The farmers flooded the road outside the Bedford Hotel with tractors and their trucks and chanted their demands for inheritance tax on farms to be abolished and for the environmental subsidy (sustainable farming initiative – SFI) to be reinstated.
The object of their protest which included hooting their vehicle horns and chanting their demands was farming minister Daniel Zeichner. The famers’ action was accompanied by placards saying Beep if You Eat and encouraged many passing drivers to sound their horns. Other placards said ‘No Farms, No Food, No Future’, ‘Make Agriculture Great Again’ and ‘It’s a Land Grab’.
John Hillson, Bere Alston beef farmer, joined the around 50 colleagues on the action.

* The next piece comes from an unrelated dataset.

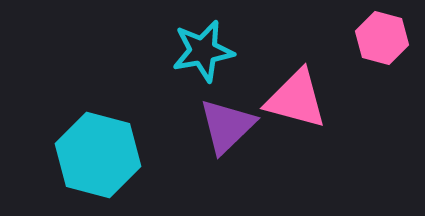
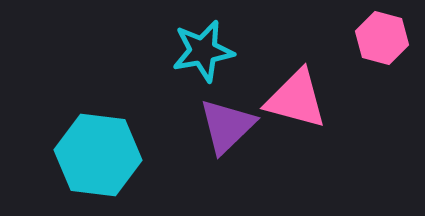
cyan hexagon: rotated 8 degrees counterclockwise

He said: “The Prime Minister Keir Starmer is effectively cutting our throats as farmers. We are part of the fabric of the countryside. His policies are likely to force us out of business and off our land. Once we are gone how is the country going to afford to feed its people. We can’t afford to import all our food.
“We’ve just had the sustainable faming initiative cut without enough notice to make any mitigation or anything in its place. We are only keeping our heads above water now after that cut because prices are high enough. But prices are fickle and could fall at any time.”

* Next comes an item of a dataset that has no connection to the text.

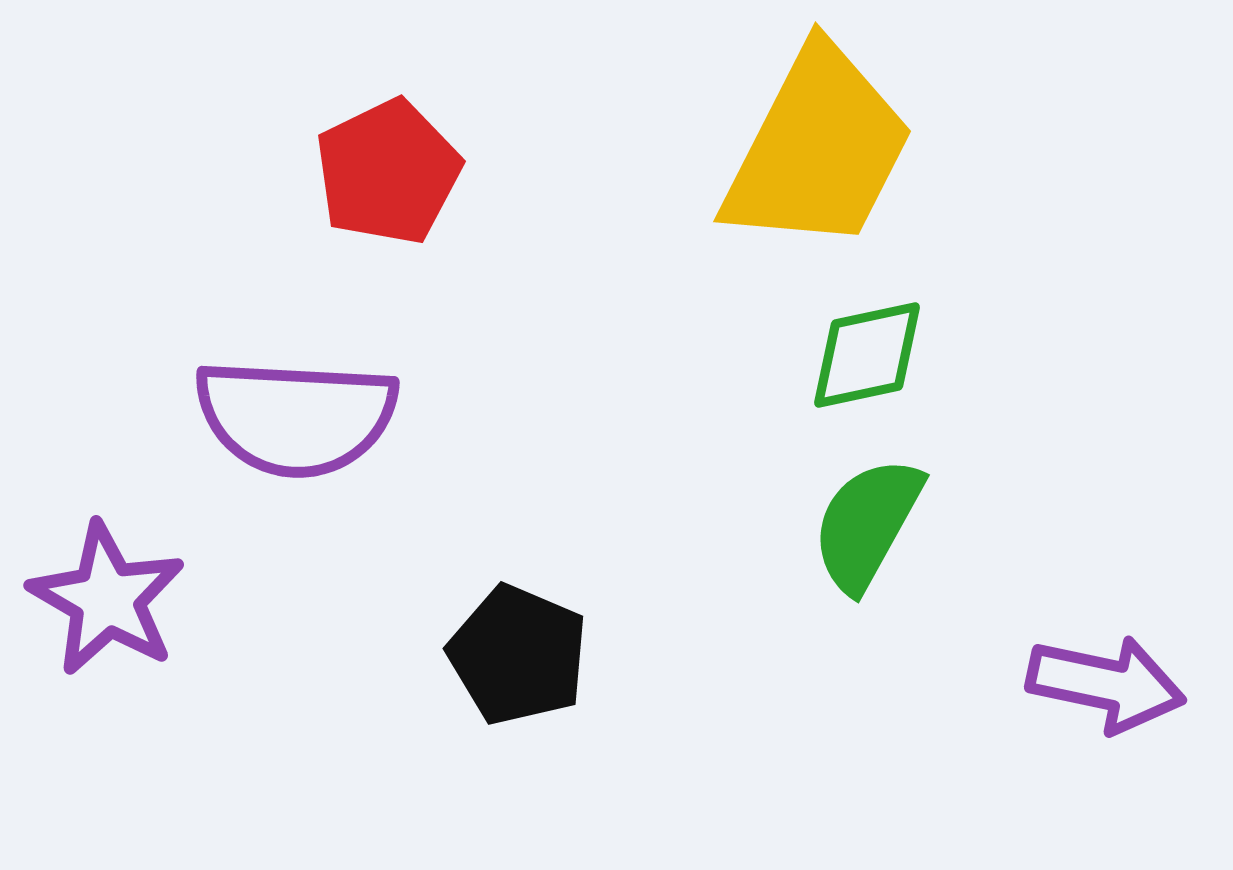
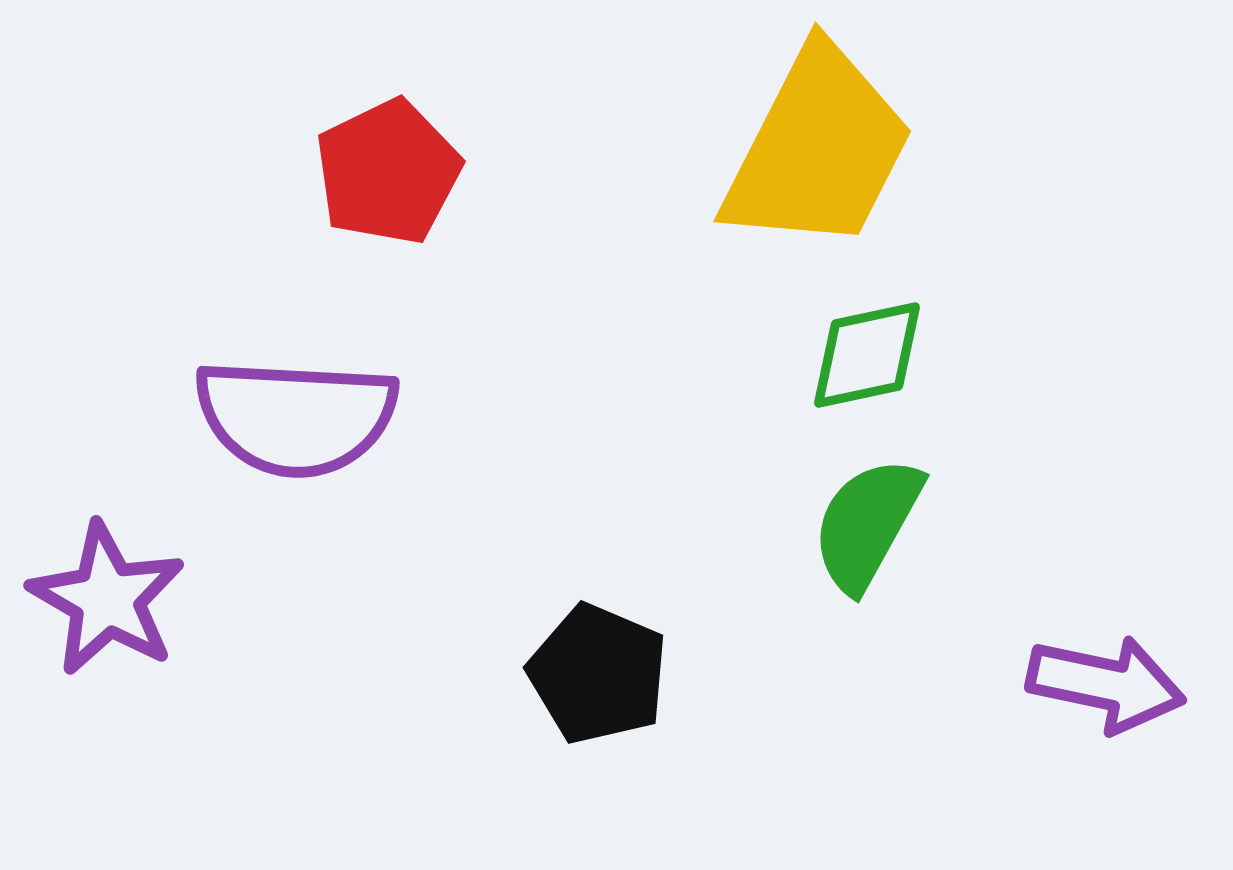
black pentagon: moved 80 px right, 19 px down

Tom Trueman, a farmer of Buckfastleigh is a spokesman for Farmers to Action – a group which aims to speak up for farmers on current issues.
He said: “We want the agricultural inheritance tax abolished which could ultimately lead to farmers going out of business because they cannot afford to pay the extra tax, even over ten years.
“We are very worried about the prospect of a land grab from farmers by the Government because of their housing targets which could lead to compulsory purchase for housing.
“As farmers we don’t want subsidies paid to us for not growing food – such as the sustainable farming initiative. That does have its place – to help the environment and helping farmers if they have very little income or profit. But does not benefit the public or the ability of the country to be self-sufficient in food.”
Farming contractor Ben said: “We need a replacement for the SFI urgently because farmers have made improvements based on the promise of support for limiting their cropping and restricting their grazing – all to benefit the environment.
“So, they won’t get the subsidy for this work, which is ongoing, because the SFI was cut with little warning. And they have committed to not producing crops for food and grazing, so they are not generating as much income as they could do. It doesn’t make any sense economically or to the idea of us being sustainable in food production.”
Ben said the Dartmoor tenant farmers were being told about new plans. “They don’t understand that Dartmoor is how it is today because of farmers and any changes must be very carefully done.”
The meeting in the hotel was the second annual forum convened by Tavistock MP Sir Geoffrey Cox to bring together Dartmoor farmers with representatives of Natural England and the NFU.